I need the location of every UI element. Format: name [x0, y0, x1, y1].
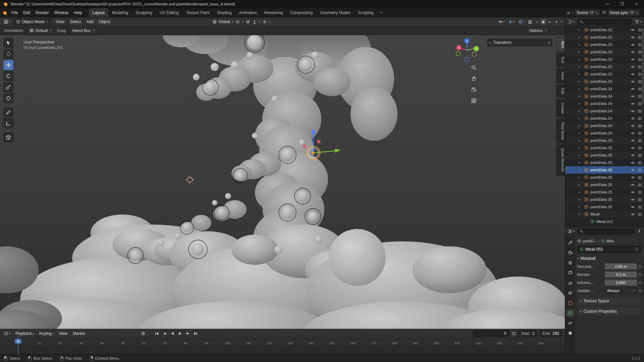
axis-neg-ball[interactable]	[456, 52, 461, 56]
show-gizmo-toggle[interactable]: ▾	[507, 19, 516, 25]
render-properties-tab[interactable]	[566, 249, 574, 256]
camera-visibility-icon[interactable]	[638, 35, 642, 40]
minimize-button[interactable]: —	[600, 0, 614, 8]
cursor-tool[interactable]	[3, 49, 13, 59]
hide-eye-icon[interactable]	[631, 102, 635, 106]
sidebar-tab-edit[interactable]: Edit	[556, 84, 565, 98]
hide-eye-icon[interactable]	[631, 212, 635, 217]
workspace-tab-geometry-nodes[interactable]: Geometry Nodes	[316, 8, 354, 17]
timeline-ruler[interactable]: 0 01020304050607080901001101201301401501…	[0, 338, 565, 346]
object-name[interactable]: pointData.24	[590, 94, 628, 98]
blender-menu-icon[interactable]	[2, 10, 7, 15]
camera-visibility-icon[interactable]	[638, 94, 642, 99]
animate-decorator-icon[interactable]	[639, 274, 641, 276]
gizmo-plane-handle[interactable]	[303, 145, 306, 147]
expand-icon[interactable]: ▸	[579, 124, 583, 127]
prev-keyframe-button[interactable]	[161, 330, 168, 337]
timeline-track[interactable]	[0, 346, 565, 354]
maximize-button[interactable]: ❐	[614, 0, 629, 8]
snap-toggle[interactable]	[246, 19, 250, 24]
outliner-row[interactable]: ▸pointData.25	[565, 144, 644, 152]
outliner-row[interactable]: ▸pointData.24	[565, 107, 644, 115]
hide-eye-icon[interactable]	[631, 175, 635, 180]
hide-eye-icon[interactable]	[631, 28, 635, 32]
new-viewlayer-icon[interactable]	[630, 11, 634, 15]
object-name[interactable]: pointData.24	[590, 102, 628, 106]
menu-file[interactable]: File	[9, 9, 20, 16]
hide-eye-icon[interactable]	[631, 109, 635, 113]
mode-dropdown[interactable]: Object Mode ▾	[13, 18, 51, 25]
outliner-row[interactable]: ▸pointData.25	[565, 166, 644, 174]
viewport-menu-object[interactable]: Object	[96, 18, 113, 25]
options-dropdown[interactable]: Options ▾	[526, 27, 549, 34]
panel-expand-icon[interactable]: ▸	[580, 299, 582, 303]
outliner-row[interactable]: ▸pointData.25	[565, 152, 644, 159]
jump-to-start-button[interactable]	[154, 330, 160, 337]
outliner-row[interactable]: ▸pointData.23	[565, 63, 644, 70]
pivot-dropdown[interactable]: ▾	[235, 19, 244, 24]
stopwatch-icon[interactable]	[512, 331, 516, 336]
object-name[interactable]: pointData.25	[590, 197, 628, 201]
object-name[interactable]: pointData.24	[590, 131, 628, 135]
physics-properties-tab[interactable]	[566, 319, 574, 327]
camera-visibility-icon[interactable]	[638, 183, 642, 187]
shading-solid-button[interactable]: ●	[541, 19, 546, 24]
expand-icon[interactable]: ▸	[579, 183, 583, 186]
camera-visibility-icon[interactable]	[638, 109, 642, 113]
menu-help[interactable]: Help	[71, 9, 85, 16]
properties-pin-button[interactable]	[636, 229, 642, 234]
auto-keyframe-button[interactable]	[140, 330, 147, 337]
expand-icon[interactable]: ▸	[579, 139, 583, 142]
outliner-row[interactable]: ▸pointData.23	[565, 70, 644, 78]
camera-visibility-icon[interactable]	[638, 43, 642, 47]
outliner-row[interactable]: ▸pointData.24	[565, 100, 644, 107]
viewlayer-properties-tab[interactable]	[566, 269, 574, 277]
menu-edit[interactable]: Edit	[20, 9, 33, 16]
expand-icon[interactable]: ▸	[579, 87, 583, 90]
expand-icon[interactable]: ▸	[579, 95, 583, 98]
object-name[interactable]: pointData.23	[590, 50, 628, 54]
camera-visibility-icon[interactable]	[638, 161, 642, 165]
expand-icon[interactable]: ▸	[579, 50, 583, 54]
panel-menu-icon[interactable]: ≡	[548, 40, 550, 45]
hide-eye-icon[interactable]	[631, 205, 635, 209]
jump-to-end-button[interactable]	[192, 330, 199, 337]
outliner-row[interactable]: ▸pointData.24	[565, 122, 644, 129]
camera-visibility-icon[interactable]	[638, 102, 642, 106]
camera-visibility-icon[interactable]	[638, 72, 642, 76]
scene-browse-icon[interactable]	[566, 11, 570, 15]
outliner-scrollbar[interactable]	[642, 27, 644, 105]
object-name[interactable]: pointData.23	[590, 35, 628, 39]
object-name[interactable]: pointData.24	[590, 116, 628, 120]
sidebar-tab-view[interactable]: View	[556, 68, 565, 83]
axis-neg-ball[interactable]	[465, 58, 469, 62]
datablock-name-field[interactable]: Mball.053	[577, 246, 641, 253]
select-box-tool[interactable]	[3, 38, 13, 48]
panel-header-texture-space[interactable]: ▸Texture Space	[577, 297, 641, 305]
hide-eye-icon[interactable]	[631, 153, 635, 158]
outliner-row[interactable]: ▸pointData.24	[565, 93, 644, 100]
shading-caret-icon[interactable]: ▾	[561, 20, 562, 23]
workspace-tab-scripting[interactable]: Scripting	[354, 8, 377, 17]
frame-start-field[interactable]: Start 1	[518, 330, 538, 337]
expand-icon[interactable]: ▸	[579, 205, 583, 208]
timeline-editor-button[interactable]: ▾	[3, 330, 11, 337]
outliner-row[interactable]: ▸pointData.23	[565, 41, 644, 48]
workspace-tab-uv-editing[interactable]: UV Editing	[156, 8, 182, 17]
visibility-dropdown[interactable]: ▾	[497, 19, 506, 25]
rotate-tool[interactable]	[3, 71, 13, 81]
update-dropdown[interactable]: Always▾	[605, 288, 637, 294]
expand-icon[interactable]: ▸	[579, 161, 583, 164]
camera-visibility-icon[interactable]	[638, 197, 642, 202]
camera-visibility-icon[interactable]	[638, 28, 642, 32]
panel-collapse-icon[interactable]: ▾	[577, 257, 579, 260]
camera-visibility-icon[interactable]	[638, 153, 642, 158]
hide-eye-icon[interactable]	[631, 87, 635, 91]
play-button[interactable]	[177, 330, 183, 337]
expand-icon[interactable]: ▸	[579, 109, 583, 113]
sidebar-tab-item[interactable]: Item	[556, 37, 565, 52]
expand-icon[interactable]: ▸	[579, 58, 583, 61]
workspace-tab-layout[interactable]: Layout	[89, 8, 108, 17]
gizmo-plane-handle[interactable]	[317, 140, 320, 143]
value-field[interactable]: 0.05 m	[605, 263, 637, 269]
§ §
● Exercise brief
Lines above that contain the string "sidebar" make up the answer.

● Written solution
sidebar-tab-edit[interactable]: Edit	[556, 84, 565, 98]
sidebar-tab-view[interactable]: View	[556, 68, 565, 83]
sidebar-tab-item[interactable]: Item	[556, 37, 565, 52]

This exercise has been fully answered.